Jackson extremized linear functions of the model subject to prescribed data misfit. These extrema represent the ends of model error bars.
This ``recalcitrant'' point of view is also natural when there is some nonlinear auxiliary quantity that should be minimized - or ideally even zeroed out - by virtue of fundamental model requirements of the model. This is the case for example in Claerbout's proposal for signal extraction via Jensen inequalities Claerbout (1992, 1998) and for the extended version of differential semblance optimization for velocities Gockenbach and Symes (1997). In other settings, for example the deconvolution problem used as an example in this report, extremizing an auxiliary quantity serves merely to pick out a ``simplest'' solution amongst many.

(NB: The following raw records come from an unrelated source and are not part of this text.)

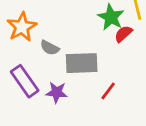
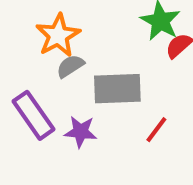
orange star: (22, 27) -> (58, 35), moved
gray semicircle: (50, 48) -> (70, 66), turned 120

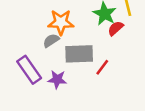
orange star: (58, 35) -> (61, 22), moved, turned 30
red line: (156, 130) -> (102, 67), moved

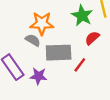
red semicircle: (116, 28) -> (92, 38), moved
gray semicircle: (51, 40) -> (33, 40), turned 64

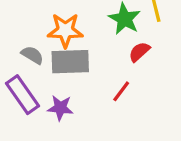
gray semicircle: (33, 40) -> (32, 55), moved
gray rectangle: (59, 53) -> (70, 62), moved

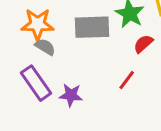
orange star: (65, 30) -> (38, 24), moved
gray rectangle: (70, 62) -> (92, 27), moved

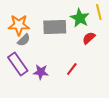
gray semicircle: (45, 47) -> (24, 40), turned 104
red line: (127, 80) -> (72, 69), moved

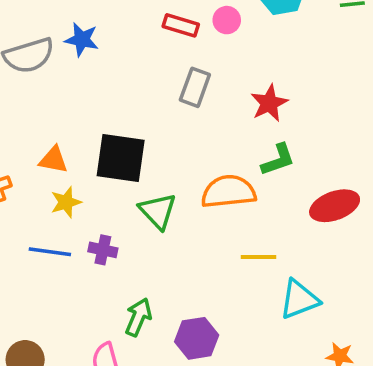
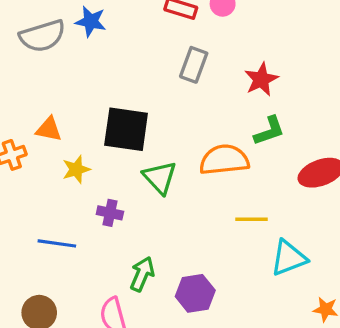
orange triangle: (53, 160) -> (49, 129), moved
blue line: (50, 252) -> (57, 243), moved

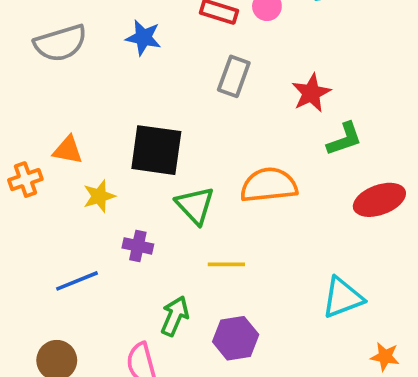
blue star: (91, 21) -> (143, 38), moved
green L-shape: (269, 131) -> (344, 139), moved
yellow line: (252, 219) -> (226, 264), moved
blue line: (57, 243) -> (77, 281), turned -30

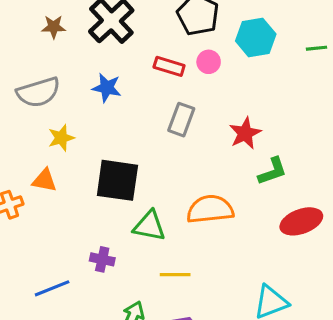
yellow star: (99, 196) -> (61, 138), moved
green triangle: (195, 205) -> (149, 226), turned -36

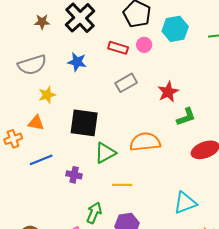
gray rectangle: (181, 120) -> (126, 83), turned 40
green triangle: (149, 226) -> (105, 153), turned -40
blue line: (52, 288) -> (41, 160), moved

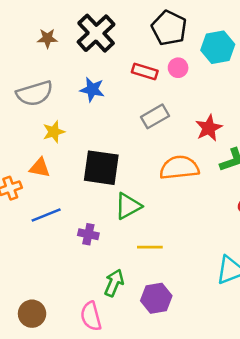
orange semicircle: (145, 142) -> (179, 168), moved

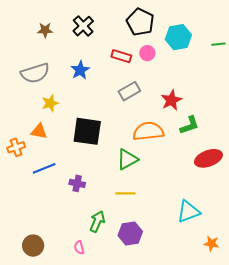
black cross: (96, 33) -> (83, 26), size x0.7
blue star: (92, 90) -> (80, 70), turned 30
green triangle: (128, 206) -> (127, 159), moved
pink semicircle: (91, 316) -> (79, 248), size x0.6

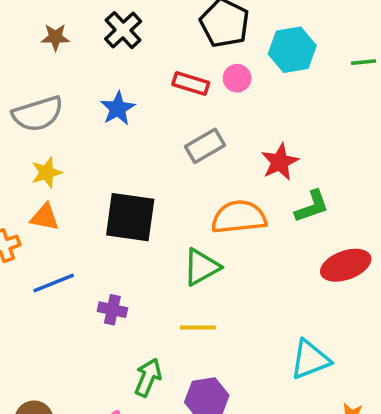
yellow star: (50, 103) -> (46, 173), moved

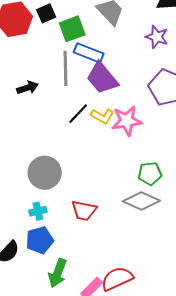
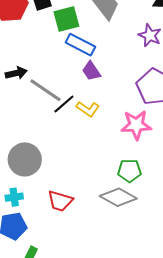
gray line: (65, 68) -> (46, 90), moved, turned -60
purple trapezoid: (102, 78) -> (91, 71), size x0.6
pink star: (127, 121) -> (136, 125), moved

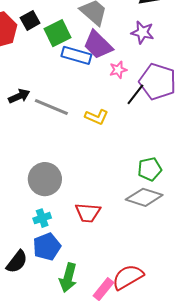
purple trapezoid: (91, 71) -> (98, 45), moved, size x1.5
black line: (64, 104) -> (135, 94), moved
pink star: (136, 125) -> (118, 70), moved, size x0.6

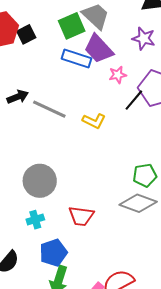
black square: (30, 20) -> (26, 34), moved
green square: (57, 33) -> (72, 26), moved
blue pentagon: (47, 247) -> (53, 253), moved

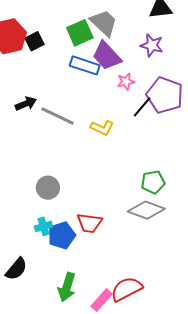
gray circle: (40, 181) -> (48, 188), size x0.7
blue pentagon: (53, 253) -> (62, 235), moved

The Moré-Hebden algorithm finds the reelative weight between data and model spaces by applying Newton's method to the so called secular equation. The secular equation requires that the norm of the auxiliary model property be equal to its prescribed value. Since this norm will change as you change the relative weight between data misfit and auxiliary model property, the secular equation determines the weight. This idea is much used in numerical optimization, where quadratically constrained quadratic minimization goes under the name ``trust region problem'' Dennis and Schnabel (1983). The published versions of Moré-Hebden Hebden (1973); Moré (1977), also Björk (1997), pp. 205-6, have typically used LU decompositions to solve the linear systems required by Newton's method, so are limited to small and medium scale problems. This report describes a version appropriate for large scale problems, using conjugate gradient iteration. The presence of this ``inner'' iteration and the necessary lack of precision in the solution of the Newton system has interesitng consequences for convergence of the algorithm.
This report presents extremal regularization of linear inverse problems in the form of the quadratically constrained quadratic minimization problem solved by the Moré-Hebden algorithm. Examples based on ill-posed 1D deconvolution illustrate the extremal regularization concept and the behaviour of the algorithm.